(Extracted data entries)
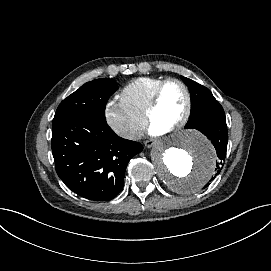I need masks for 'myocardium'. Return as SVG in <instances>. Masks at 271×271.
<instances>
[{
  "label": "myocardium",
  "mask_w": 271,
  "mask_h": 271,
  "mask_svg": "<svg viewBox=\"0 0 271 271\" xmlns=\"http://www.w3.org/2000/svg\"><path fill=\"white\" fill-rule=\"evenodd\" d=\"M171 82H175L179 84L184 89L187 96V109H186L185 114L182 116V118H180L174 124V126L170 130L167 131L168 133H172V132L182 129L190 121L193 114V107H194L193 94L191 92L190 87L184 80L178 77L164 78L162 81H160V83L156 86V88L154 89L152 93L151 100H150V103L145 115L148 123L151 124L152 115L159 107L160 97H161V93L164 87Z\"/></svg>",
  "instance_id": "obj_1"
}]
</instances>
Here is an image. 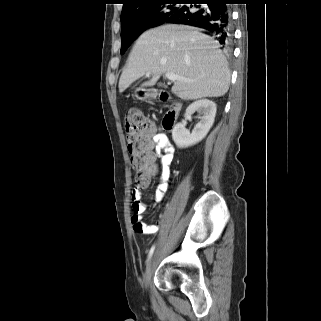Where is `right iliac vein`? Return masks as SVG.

---

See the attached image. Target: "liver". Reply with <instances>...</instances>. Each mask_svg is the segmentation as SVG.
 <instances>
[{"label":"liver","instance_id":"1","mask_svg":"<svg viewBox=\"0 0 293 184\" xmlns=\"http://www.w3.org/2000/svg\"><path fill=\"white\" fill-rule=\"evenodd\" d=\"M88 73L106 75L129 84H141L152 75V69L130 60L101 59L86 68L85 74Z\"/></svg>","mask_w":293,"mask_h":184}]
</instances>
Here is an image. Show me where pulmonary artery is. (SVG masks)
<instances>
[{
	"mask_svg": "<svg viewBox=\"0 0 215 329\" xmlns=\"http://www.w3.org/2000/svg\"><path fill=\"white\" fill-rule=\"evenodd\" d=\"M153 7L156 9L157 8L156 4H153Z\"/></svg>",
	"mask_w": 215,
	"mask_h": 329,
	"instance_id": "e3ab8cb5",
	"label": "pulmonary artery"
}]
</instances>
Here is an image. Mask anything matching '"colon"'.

What to do: All that belongs in your answer is the stretch of entries above from the line with "Here is an image. Show" through the line with "Here is an image. Mask", printed exactly.

Final answer:
Here is an image. Show me where pulmonary artery is. (SVG masks)
<instances>
[{
	"mask_svg": "<svg viewBox=\"0 0 215 329\" xmlns=\"http://www.w3.org/2000/svg\"><path fill=\"white\" fill-rule=\"evenodd\" d=\"M153 7L156 9L157 8L156 4H153Z\"/></svg>",
	"mask_w": 215,
	"mask_h": 329,
	"instance_id": "e3ab8cb5",
	"label": "pulmonary artery"
}]
</instances>
Here is an image. Mask anything matching '"colon"'.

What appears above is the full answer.